Was ist das primäre Ziel der Arbeit?
Das Ziel besteht darin, den Weg der Institutionalisierung nachzuzeichnen und zu untersuchen, wer diese Prozesse initiierte und welche Ambivalenzen sich daraus für die feministische Bewegung ergaben.
Welche wissenschaftliche Methode wird verwendet?
Die Autorin verwendet eine historisch-analytische Methode, basierend auf einer Auswertung von Literatur, Rechtsgrundlagen und statistischen Daten zum Wahlverhalten.

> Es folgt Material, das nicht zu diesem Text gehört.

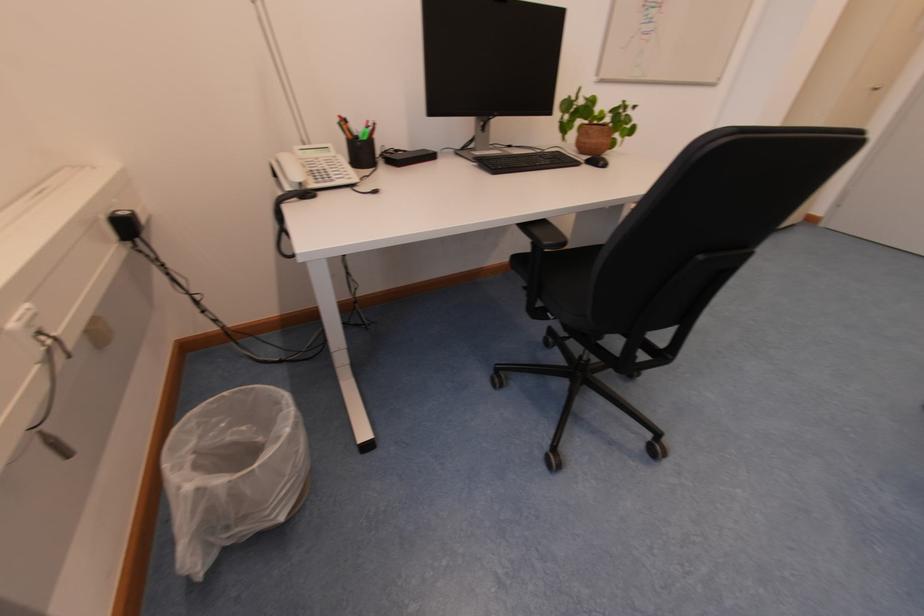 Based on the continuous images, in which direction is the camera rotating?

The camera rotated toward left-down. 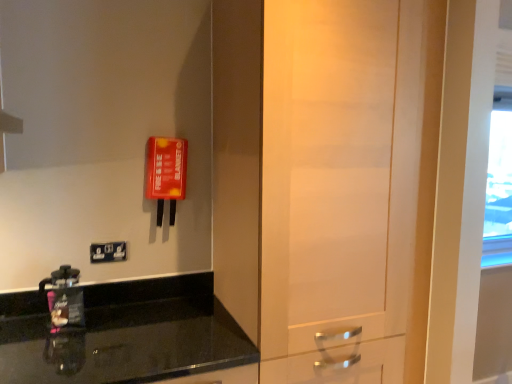 Question: Does matte wood door at center have a lesser height compared to black granite countertop at lower left?

Choices:
 (A) yes
 (B) no

Answer: (B)

Question: Does matte wood door at center turn towards black granite countertop at lower left?

Choices:
 (A) yes
 (B) no

Answer: (B)

Question: From the image's perspective, would you say matte wood door at center is positioned over black granite countertop at lower left?

Choices:
 (A) no
 (B) yes

Answer: (B)

Question: Is matte wood door at center at the right side of black granite countertop at lower left?

Choices:
 (A) no
 (B) yes

Answer: (B)

Question: Considering the relative sizes of matte wood door at center and black granite countertop at lower left in the image provided, is matte wood door at center thinner than black granite countertop at lower left?

Choices:
 (A) yes
 (B) no

Answer: (A)

Question: From a real-world perspective, is matte wood door at center located beneath black granite countertop at lower left?

Choices:
 (A) no
 (B) yes

Answer: (A)

Question: Does matte wood door at center have a lesser width compared to matte black coffee maker at lower left?

Choices:
 (A) no
 (B) yes

Answer: (A)

Question: Is matte wood door at center surrounding matte black coffee maker at lower left?

Choices:
 (A) no
 (B) yes

Answer: (A)

Question: Is matte wood door at center outside matte black coffee maker at lower left?

Choices:
 (A) yes
 (B) no

Answer: (A)

Question: From the image's perspective, is matte wood door at center located above matte black coffee maker at lower left?

Choices:
 (A) no
 (B) yes

Answer: (B)

Question: From a real-world perspective, is matte wood door at center physically above matte black coffee maker at lower left?

Choices:
 (A) no
 (B) yes

Answer: (B)

Question: Is matte wood door at center at the left side of matte black coffee maker at lower left?

Choices:
 (A) yes
 (B) no

Answer: (B)

Question: Considering the relative positions of matte black coffee maker at lower left and matte wood door at center in the image provided, is matte black coffee maker at lower left to the right of matte wood door at center from the viewer's perspective?

Choices:
 (A) yes
 (B) no

Answer: (B) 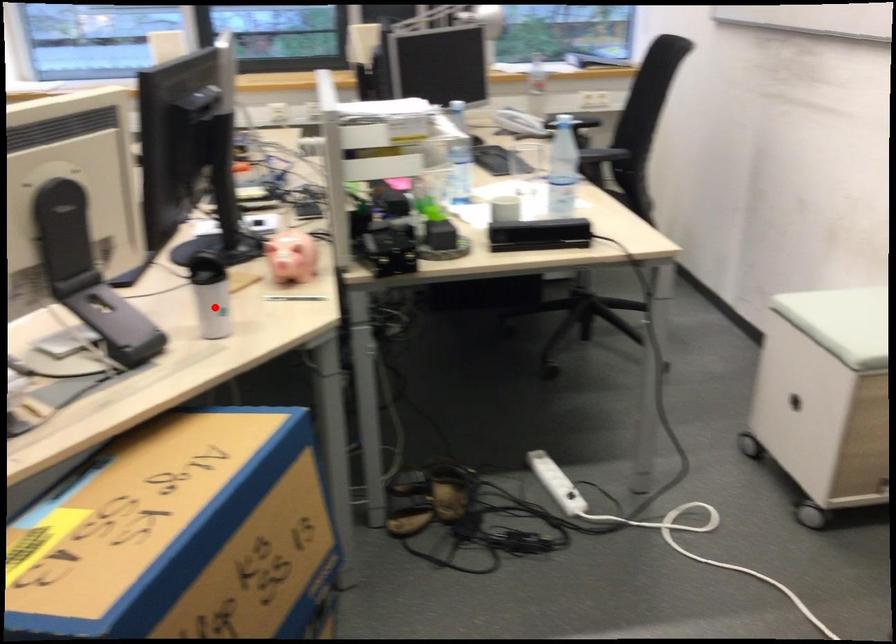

Was wird im Hauptteil behandelt?
Der Hauptteil gliedert sich in die Darstellung des historischen Kampfes um das Grundgesetz, die Entstehung der Bewegung nach 1968, die staatliche Verankerung der Gleichstellung sowie einen Exkurs zum Wahlverhalten.
Welche Schlüsselwörter charakterisieren die Arbeit?
Die Arbeit wird durch Begriffe wie Neue Frauenbewegung, Institutionalisierung, Gleichberechtigung, Autonomie und Frauenförderung geprägt.
Welche Rolle spielte der § 218 für die Bewegung?
Der Kampf gegen den § 218 fungierte als zentraler Mobilisierungsfaktor, der Frauen unterschiedlicher politischer Lager zusammenschweißte und zur medienwirksamen Etablierung der Frauenbewegung beitrug.
Warum wird das Verhältnis der Feministinnen zur Institutionalisierung als ambivalent beschrieben?
Die Ambivalenz resultiert aus dem Spannungsfeld zwischen dem ursprünglichen Prinzip der Autonomie der Frauenbewegung und der notwendigen Integration in staatliche Systeme, um reale politische Veränderungen zu bewirken.
Wie veränderte sich das Wahlverhalten der Frauen im Untersuchungszeitraum?
Über die Zeit hinweg lässt sich ein Trend von der konservativen Wahlpräferenz hin zu einer stärkeren Unterstützung der SPD feststellen, was unter anderem auf soziostrukturelle Veränderungen und den Erfolg frauenpolitischer Debatten zurückzuführen ist.